DETECTING SLUMS FROM QUICK BIRD DATA IN PUNE USING AN OBJECT ORIENTED APPROACH

S. Shekhar

Keywords: Slums, Quick bird data, Object oriented Analysis, eCognition, Pune

Abstract. We have been witnessing a gradual and steady transformation from a pre dominantly rural society to an urban society in India and by 2030, it will have more people living in urban than rural areas. Slums formed an integral part of Indian urbanisation as most of the Indian cities lack in basic needs of an acceptable life. Many efforts are being taken to improve their conditions. To carry out slum renewal programs and monitor its implementation, slum settlements should be recorded to obtain an adequate spatial data base. This can be only achieved through the analysis of remote sensing data with very high spatial resolution. Regarding the occurrences of settlement areas in the remote sensing data pixel-based approach on a high resolution image is unable to represent the heterogeneity of complex urban environments.
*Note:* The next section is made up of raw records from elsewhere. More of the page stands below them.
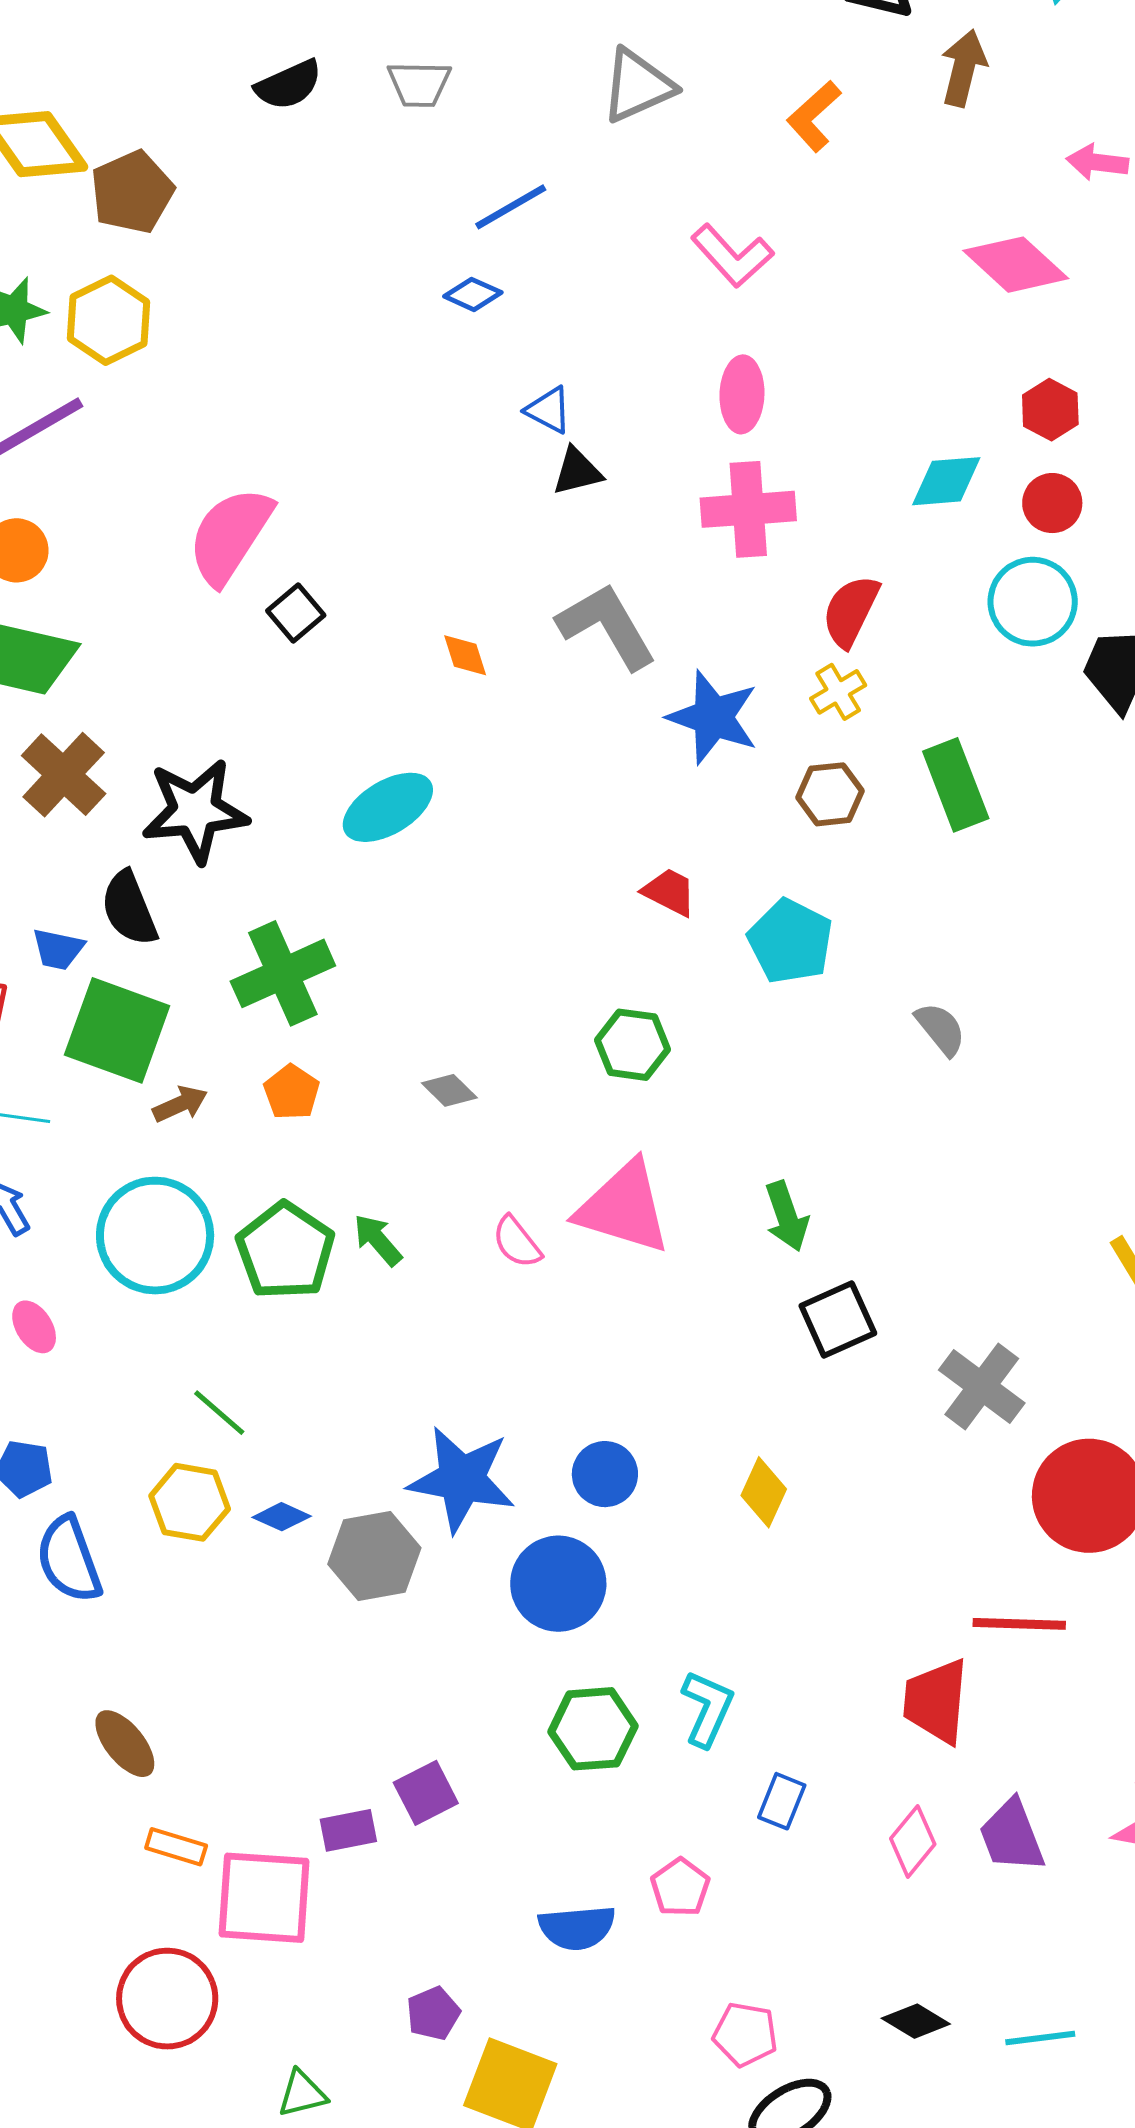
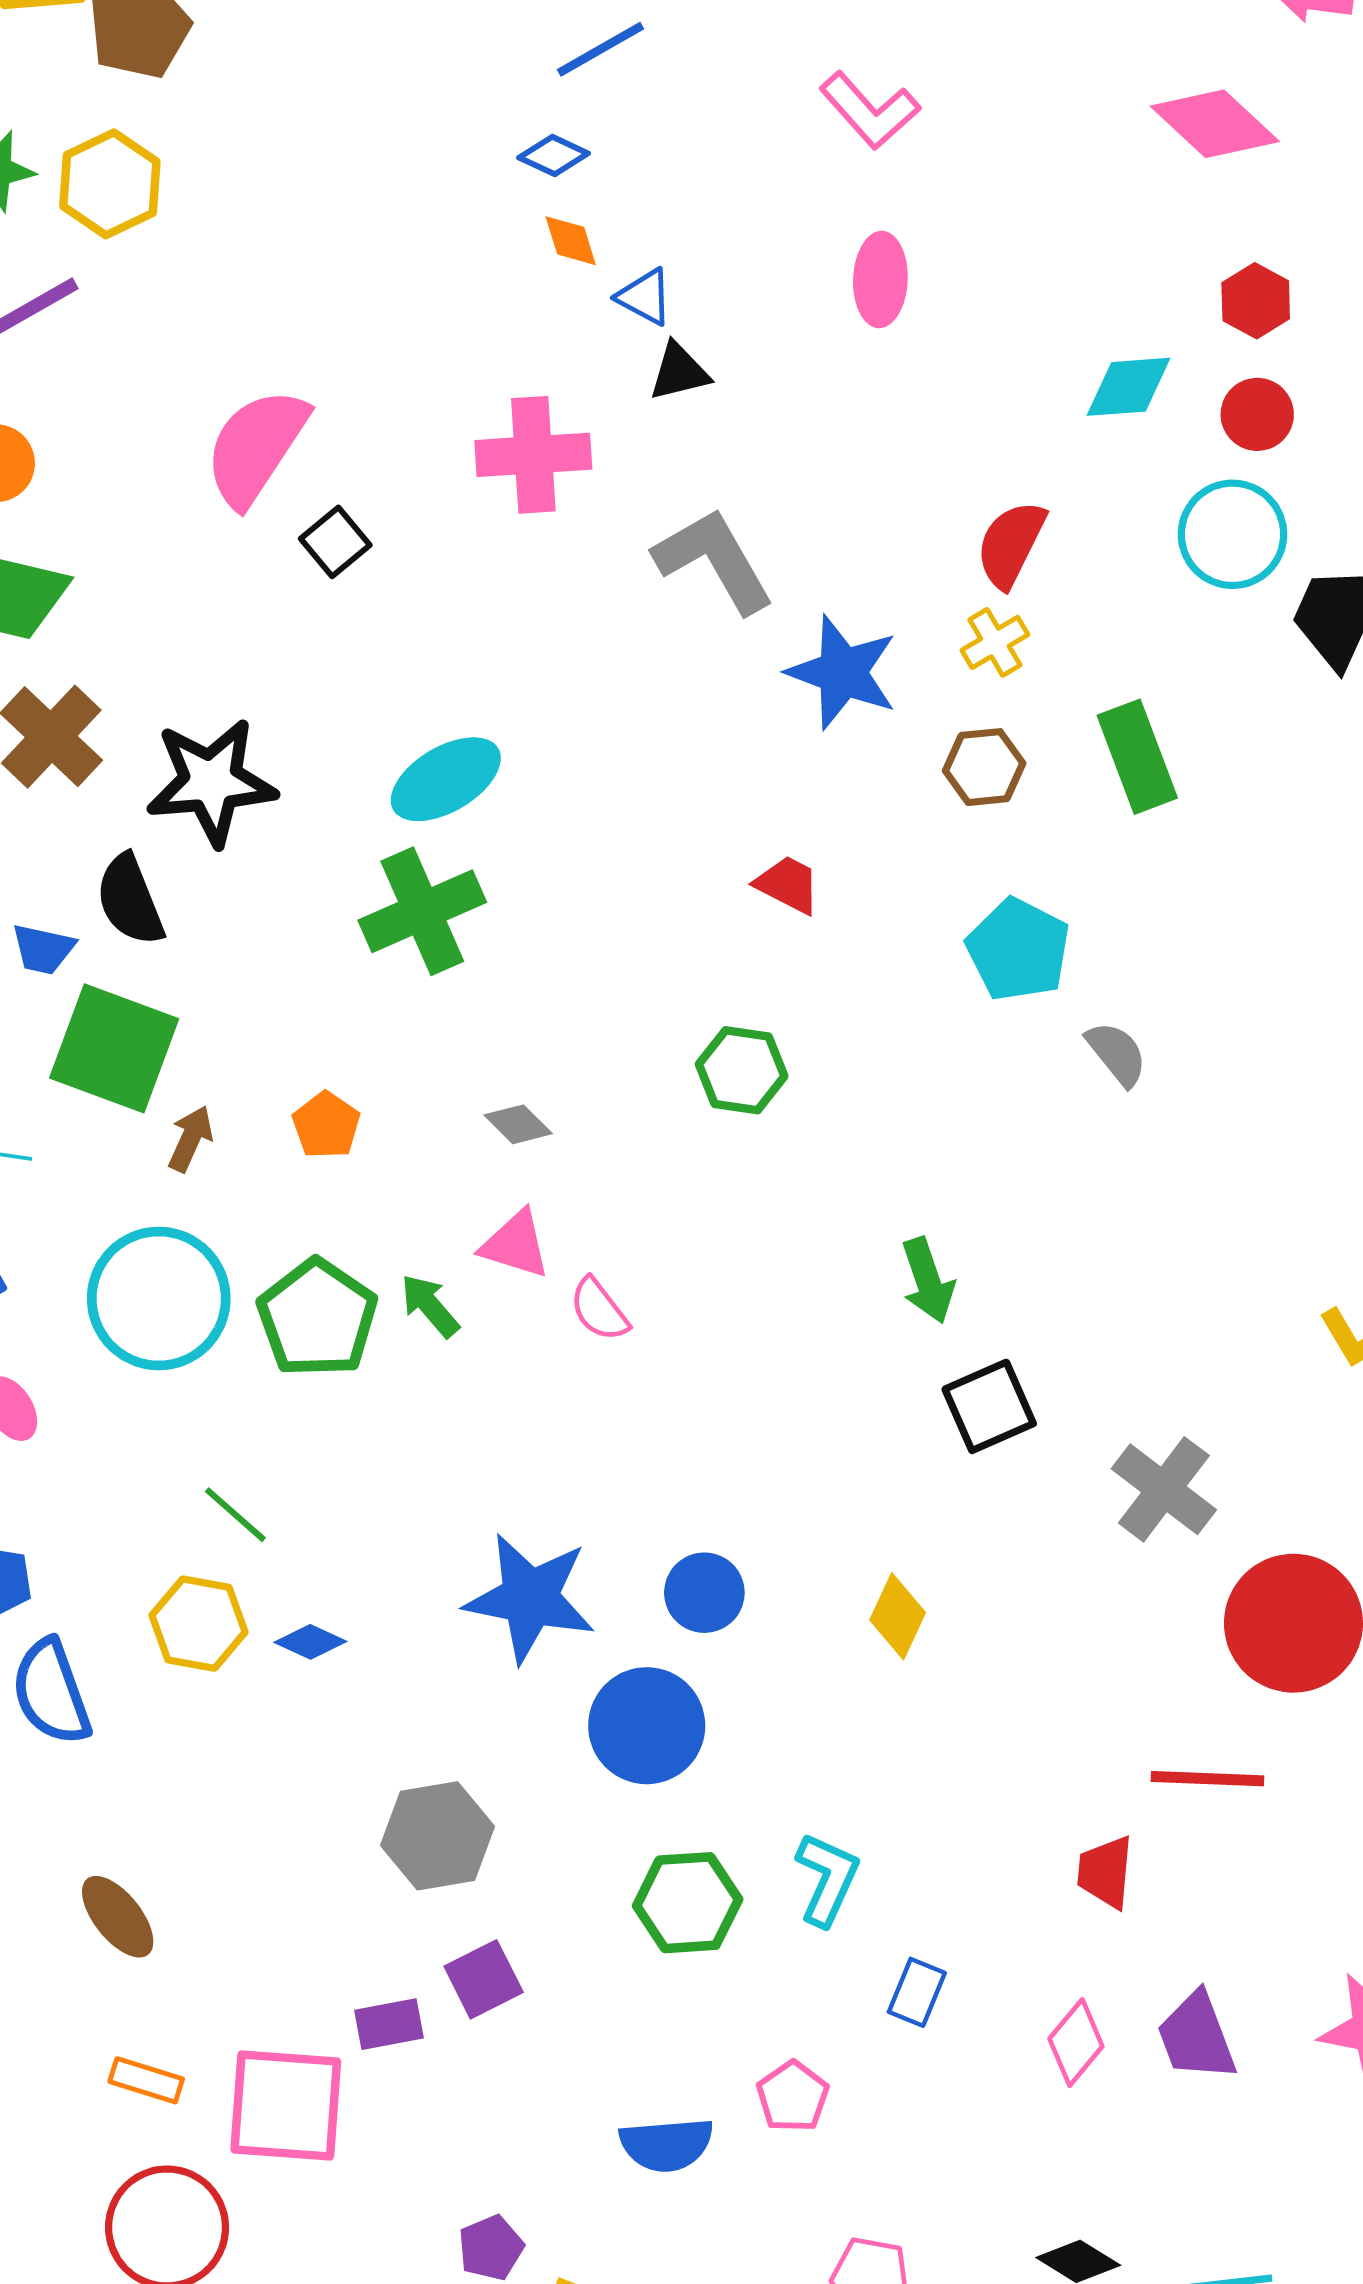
pink cross: (748, 509) -> (533, 455), moved
orange diamond: (465, 655) -> (571, 241), moved
cyan pentagon: (790, 941) -> (1018, 950), moved
green cross: (283, 973) -> (422, 911), moved
brown arrow: (180, 1104) -> (190, 1139), turned -42
pink triangle: (624, 1208) -> (515, 1245), moved, size x0.6
gray hexagon: (374, 1556) -> (437, 1836), moved
red trapezoid: (936, 1701) -> (1105, 1872), size x0.7
orange rectangle: (176, 1847) -> (146, 2080), moved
Hence there is a need for sophisticated method and data for slum analysis. An attempt has been made to detect and discriminate the slums of Pune city by describing typical characteristics of these settlements, by using eCognition software from quick bird data on the basis of object oriented approach. Based on multi resolution segmentation, initial objects were created and further depend on texture, geometry and contextual characteristics of the image objects, they were classified into slums and non-slums. The developed rule base allowed the description of knowledge about phenomena clearly and easily using fuzzy membership functions and the described knowledge stored in the classification rule base led to the best classification with more than 80% accuracy.